__Your goal__:
In the records below, find the line containing "WJP120x240P.M1 铁路轴承"; restate it and every later line word for word, through the last.

Stored data:
────────────────

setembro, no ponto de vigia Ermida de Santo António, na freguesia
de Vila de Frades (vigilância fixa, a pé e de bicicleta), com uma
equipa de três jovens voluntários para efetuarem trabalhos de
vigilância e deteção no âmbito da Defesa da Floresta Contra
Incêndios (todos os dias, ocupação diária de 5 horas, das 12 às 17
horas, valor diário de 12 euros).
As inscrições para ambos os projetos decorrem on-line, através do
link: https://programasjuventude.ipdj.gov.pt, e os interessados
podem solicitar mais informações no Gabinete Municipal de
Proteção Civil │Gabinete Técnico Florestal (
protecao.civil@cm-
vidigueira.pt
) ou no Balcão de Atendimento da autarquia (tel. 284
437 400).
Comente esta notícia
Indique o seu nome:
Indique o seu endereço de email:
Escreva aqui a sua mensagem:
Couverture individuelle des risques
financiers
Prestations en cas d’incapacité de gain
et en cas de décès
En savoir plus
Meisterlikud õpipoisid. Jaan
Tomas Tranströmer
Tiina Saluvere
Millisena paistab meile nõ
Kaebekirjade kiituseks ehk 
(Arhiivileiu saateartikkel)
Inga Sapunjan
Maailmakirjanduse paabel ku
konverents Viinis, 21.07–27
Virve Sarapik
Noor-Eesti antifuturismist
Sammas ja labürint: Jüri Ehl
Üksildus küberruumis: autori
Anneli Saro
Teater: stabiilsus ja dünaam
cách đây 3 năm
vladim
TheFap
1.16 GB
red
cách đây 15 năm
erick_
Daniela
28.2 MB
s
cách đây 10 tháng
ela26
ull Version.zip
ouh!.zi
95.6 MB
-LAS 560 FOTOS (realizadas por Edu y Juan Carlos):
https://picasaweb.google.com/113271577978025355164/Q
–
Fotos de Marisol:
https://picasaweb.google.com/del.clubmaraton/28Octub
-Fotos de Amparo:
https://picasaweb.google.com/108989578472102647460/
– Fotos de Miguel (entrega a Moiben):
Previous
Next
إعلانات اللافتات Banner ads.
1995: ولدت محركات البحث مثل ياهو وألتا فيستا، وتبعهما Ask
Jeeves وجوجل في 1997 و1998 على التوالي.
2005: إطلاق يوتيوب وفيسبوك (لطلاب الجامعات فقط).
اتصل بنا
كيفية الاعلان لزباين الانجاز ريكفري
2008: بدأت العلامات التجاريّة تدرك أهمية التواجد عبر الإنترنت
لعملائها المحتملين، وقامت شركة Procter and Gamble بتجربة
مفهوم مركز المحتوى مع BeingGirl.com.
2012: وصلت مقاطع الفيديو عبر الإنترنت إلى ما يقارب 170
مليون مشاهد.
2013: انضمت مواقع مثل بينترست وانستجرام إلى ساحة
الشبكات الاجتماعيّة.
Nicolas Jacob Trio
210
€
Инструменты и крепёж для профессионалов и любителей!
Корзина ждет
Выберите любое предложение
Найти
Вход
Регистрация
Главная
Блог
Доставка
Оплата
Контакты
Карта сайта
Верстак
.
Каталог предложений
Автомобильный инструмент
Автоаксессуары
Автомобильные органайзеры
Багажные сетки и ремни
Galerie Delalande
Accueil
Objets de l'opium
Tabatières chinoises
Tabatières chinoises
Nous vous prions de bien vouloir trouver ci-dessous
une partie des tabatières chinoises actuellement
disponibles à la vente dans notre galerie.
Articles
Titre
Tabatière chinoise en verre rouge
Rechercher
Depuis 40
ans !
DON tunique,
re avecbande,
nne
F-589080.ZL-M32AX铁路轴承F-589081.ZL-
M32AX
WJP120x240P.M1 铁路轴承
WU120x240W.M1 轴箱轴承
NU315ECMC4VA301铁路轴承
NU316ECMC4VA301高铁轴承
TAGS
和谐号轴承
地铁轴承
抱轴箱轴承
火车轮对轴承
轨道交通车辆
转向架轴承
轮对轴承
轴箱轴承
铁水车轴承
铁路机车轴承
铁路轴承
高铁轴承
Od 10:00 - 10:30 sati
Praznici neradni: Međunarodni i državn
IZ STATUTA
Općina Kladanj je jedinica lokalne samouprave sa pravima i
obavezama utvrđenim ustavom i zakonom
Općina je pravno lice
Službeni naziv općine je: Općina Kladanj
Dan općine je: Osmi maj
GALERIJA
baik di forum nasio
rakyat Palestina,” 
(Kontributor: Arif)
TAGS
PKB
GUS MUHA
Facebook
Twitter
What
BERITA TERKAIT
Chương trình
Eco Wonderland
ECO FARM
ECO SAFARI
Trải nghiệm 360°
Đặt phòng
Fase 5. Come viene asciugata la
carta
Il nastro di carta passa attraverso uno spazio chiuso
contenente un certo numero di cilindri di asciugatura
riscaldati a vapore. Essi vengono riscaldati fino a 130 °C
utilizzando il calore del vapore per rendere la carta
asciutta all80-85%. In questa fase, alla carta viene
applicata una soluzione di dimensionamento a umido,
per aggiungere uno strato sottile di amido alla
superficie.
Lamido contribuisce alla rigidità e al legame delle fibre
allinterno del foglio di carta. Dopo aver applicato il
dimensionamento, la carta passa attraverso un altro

────────────────

__Answer__:
WJP120x240P.M1 铁路轴承
WU120x240W.M1 轴箱轴承
NU315ECMC4VA301铁路轴承
NU316ECMC4VA301高铁轴承
TAGS
和谐号轴承
地铁轴承
抱轴箱轴承
火车轮对轴承
轨道交通车辆
转向架轴承
轮对轴承
轴箱轴承
铁水车轴承
铁路机车轴承
铁路轴承
高铁轴承
Od 10:00 - 10:30 sati
Praznici neradni: Međunarodni i državn
IZ STATUTA
Općina Kladanj je jedinica lokalne samouprave sa pravima i
obavezama utvrđenim ustavom i zakonom
Općina je pravno lice
Službeni naziv općine je: Općina Kladanj
Dan općine je: Osmi maj
GALERIJA
baik di forum nasio
rakyat Palestina,” 
(Kontributor: Arif)
TAGS
PKB
GUS MUHA
Facebook
Twitter
What
BERITA TERKAIT
Chương trình
Eco Wonderland
ECO FARM
ECO SAFARI
Trải nghiệm 360°
Đặt phòng
Fase 5. Come viene asciugata la
carta
Il nastro di carta passa attraverso uno spazio chiuso
contenente un certo numero di cilindri di asciugatura
riscaldati a vapore. Essi vengono riscaldati fino a 130 °C
utilizzando il calore del vapore per rendere la carta
asciutta all80-85%. In questa fase, alla carta viene
applicata una soluzione di dimensionamento a umido,
per aggiungere uno strato sottile di amido alla
superficie.
Lamido contribuisce alla rigidità e al legame delle fibre
allinterno del foglio di carta. Dopo aver applicato il
dimensionamento, la carta passa attraverso un altro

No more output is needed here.